Privacera Documentation

Table of Contents

Access AWS S3 buckets from multiple AWS accounts on PrivaceraCloud

You can access AWS S3 buckets from multiple AWS accounts. To do so, follow these steps:

  1. Create or use two AWS accounts, Account A and Account B.

  2. Log in to AWS console as account A and create an IAMrole.

    arn:aws:iam::12345678:role/DataServer_Role
  3. Revise this AWS IAM Role in Account A so that it has full access to the data resources that will be connected to your PrivaceraCloud account.

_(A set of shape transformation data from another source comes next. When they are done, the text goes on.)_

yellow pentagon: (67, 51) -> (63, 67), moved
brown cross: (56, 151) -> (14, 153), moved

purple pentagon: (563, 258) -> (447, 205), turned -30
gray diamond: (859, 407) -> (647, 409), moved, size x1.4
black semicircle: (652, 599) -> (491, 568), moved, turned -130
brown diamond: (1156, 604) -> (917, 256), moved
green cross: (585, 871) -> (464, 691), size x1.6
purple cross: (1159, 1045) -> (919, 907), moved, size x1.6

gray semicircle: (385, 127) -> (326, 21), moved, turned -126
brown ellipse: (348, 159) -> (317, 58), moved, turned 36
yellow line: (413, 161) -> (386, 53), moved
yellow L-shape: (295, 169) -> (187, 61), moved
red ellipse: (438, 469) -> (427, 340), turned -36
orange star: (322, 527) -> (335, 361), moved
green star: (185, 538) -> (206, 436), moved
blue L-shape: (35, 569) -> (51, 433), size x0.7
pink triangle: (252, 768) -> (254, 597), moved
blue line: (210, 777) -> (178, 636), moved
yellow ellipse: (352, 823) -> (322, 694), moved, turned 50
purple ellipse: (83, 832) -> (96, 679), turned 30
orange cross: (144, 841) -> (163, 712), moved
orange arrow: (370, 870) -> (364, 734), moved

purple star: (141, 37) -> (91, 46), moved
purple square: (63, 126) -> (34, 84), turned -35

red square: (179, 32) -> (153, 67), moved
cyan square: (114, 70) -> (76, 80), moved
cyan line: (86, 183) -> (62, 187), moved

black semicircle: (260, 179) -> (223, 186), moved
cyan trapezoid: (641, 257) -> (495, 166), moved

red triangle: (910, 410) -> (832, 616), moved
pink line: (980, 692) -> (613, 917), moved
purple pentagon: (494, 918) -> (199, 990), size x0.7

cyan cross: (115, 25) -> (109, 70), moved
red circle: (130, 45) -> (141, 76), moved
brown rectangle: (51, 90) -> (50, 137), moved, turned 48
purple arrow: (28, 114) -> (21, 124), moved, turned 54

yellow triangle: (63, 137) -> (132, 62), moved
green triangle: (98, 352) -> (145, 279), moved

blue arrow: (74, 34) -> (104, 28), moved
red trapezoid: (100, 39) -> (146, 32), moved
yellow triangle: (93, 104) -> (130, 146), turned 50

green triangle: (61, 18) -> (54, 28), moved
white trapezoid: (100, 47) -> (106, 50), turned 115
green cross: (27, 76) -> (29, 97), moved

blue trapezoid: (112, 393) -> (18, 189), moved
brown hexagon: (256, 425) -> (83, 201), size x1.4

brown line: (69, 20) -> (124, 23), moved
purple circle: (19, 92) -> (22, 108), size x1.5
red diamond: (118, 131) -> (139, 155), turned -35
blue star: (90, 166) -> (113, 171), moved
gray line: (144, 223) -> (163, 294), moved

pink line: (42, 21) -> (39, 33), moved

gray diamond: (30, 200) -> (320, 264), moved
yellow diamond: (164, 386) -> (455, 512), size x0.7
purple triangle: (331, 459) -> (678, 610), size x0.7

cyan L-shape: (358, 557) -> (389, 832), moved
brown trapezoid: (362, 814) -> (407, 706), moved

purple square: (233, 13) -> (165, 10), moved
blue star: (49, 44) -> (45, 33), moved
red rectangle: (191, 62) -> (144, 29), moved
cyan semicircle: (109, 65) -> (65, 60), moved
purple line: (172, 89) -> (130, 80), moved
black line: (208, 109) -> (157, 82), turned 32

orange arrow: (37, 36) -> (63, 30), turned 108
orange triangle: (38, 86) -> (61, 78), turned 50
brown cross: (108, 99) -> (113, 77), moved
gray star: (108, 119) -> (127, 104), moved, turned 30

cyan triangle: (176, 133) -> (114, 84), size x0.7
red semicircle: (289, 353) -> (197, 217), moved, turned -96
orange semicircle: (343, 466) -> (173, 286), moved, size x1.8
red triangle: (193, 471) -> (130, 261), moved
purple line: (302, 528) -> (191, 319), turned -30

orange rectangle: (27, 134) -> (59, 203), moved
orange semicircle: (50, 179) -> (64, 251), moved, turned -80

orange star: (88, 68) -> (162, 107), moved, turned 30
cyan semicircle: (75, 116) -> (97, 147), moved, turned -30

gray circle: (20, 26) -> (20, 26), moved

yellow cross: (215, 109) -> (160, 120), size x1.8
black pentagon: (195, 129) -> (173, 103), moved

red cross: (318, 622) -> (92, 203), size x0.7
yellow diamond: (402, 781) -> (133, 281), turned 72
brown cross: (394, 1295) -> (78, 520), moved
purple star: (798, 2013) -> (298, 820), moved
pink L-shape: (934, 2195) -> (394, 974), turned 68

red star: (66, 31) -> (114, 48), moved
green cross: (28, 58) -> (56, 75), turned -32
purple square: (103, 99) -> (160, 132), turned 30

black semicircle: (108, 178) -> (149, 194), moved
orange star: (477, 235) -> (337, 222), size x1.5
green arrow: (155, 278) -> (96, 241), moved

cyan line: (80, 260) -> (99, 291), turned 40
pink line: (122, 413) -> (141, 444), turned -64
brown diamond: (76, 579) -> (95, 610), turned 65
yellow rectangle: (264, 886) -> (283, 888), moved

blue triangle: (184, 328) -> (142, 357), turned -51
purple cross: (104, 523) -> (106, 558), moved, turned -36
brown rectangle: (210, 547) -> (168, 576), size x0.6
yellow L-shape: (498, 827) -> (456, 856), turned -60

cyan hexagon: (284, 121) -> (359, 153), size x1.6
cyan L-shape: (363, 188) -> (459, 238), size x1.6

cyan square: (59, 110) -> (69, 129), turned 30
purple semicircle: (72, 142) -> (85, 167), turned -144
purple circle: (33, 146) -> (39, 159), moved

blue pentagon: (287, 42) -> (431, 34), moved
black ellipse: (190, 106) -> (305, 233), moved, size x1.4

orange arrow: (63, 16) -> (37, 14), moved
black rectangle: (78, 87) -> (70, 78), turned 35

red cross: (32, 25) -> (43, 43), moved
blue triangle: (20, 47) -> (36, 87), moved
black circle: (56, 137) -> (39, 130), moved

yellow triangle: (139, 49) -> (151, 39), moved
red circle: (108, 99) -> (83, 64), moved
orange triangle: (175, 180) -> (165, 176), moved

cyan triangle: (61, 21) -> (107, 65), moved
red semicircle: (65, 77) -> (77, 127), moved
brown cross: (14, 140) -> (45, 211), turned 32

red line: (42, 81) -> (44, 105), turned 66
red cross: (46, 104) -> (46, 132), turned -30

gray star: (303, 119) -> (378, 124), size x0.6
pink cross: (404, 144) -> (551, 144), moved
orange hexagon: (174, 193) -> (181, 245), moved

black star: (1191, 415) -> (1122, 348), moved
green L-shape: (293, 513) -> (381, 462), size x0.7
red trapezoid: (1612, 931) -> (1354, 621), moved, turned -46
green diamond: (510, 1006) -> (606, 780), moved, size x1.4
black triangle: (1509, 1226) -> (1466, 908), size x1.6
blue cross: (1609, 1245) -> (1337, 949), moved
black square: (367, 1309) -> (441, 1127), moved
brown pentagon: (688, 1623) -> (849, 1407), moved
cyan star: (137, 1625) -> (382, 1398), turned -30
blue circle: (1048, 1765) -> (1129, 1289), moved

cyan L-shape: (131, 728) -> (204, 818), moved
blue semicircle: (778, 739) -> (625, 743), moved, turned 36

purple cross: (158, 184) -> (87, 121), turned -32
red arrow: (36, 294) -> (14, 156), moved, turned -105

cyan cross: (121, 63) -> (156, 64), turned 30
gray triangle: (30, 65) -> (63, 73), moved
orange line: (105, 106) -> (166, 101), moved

  4. Establish IAM Role trust relationship with the PrivaceraCloud AWS access role. For more information, see AWS Access with IAM role on PrivaceraCloud.

  5. Log in to Account B in your AWS console to access the bucket through dataserver.

  6. Select Bucket B and update the bucket policy as shown in the following sample JSON:

    {
        "Version": "2012-10-17",
        "Statement": [
            {
                "Effect": "Allow",
                "Principal": {
                    "AWS": [
                        "arn:aws:iam::12345678:role/DataServer_Role"
                    ]
                },
                "Action": "s3:*",
                "Resource": [
                    "arn:aws:s3:::bucketB/*",
                    "arn:aws:s3:::bucketB"
                ]
            }
        ]
    }

    Note

    The IAM role ‘DataServer_Role’ is from Account A.

  7. On PrivaceraCloud, add or update the IAM role arn:aws:iam::12345678:role/DataServer_Role in S3 application.

  8. Once the S3 application is configured you can access Bucket B from Account B through AWS-CLI. For more information, see Scripts for AWS CLI or Azure CLI for managing connected applications.

    aws s3 ls s3://bucketB
  9. You can access Bucket B from Databricks cluster. For more information, see Connect Databricks to PrivaceraCloud.

    readFilePath = "s3a://bucketB/sample_sf.csv"
    df = spark.read.csv(readFilePath, inferSchema=True, header=True)
    df.count()
    df.show(2)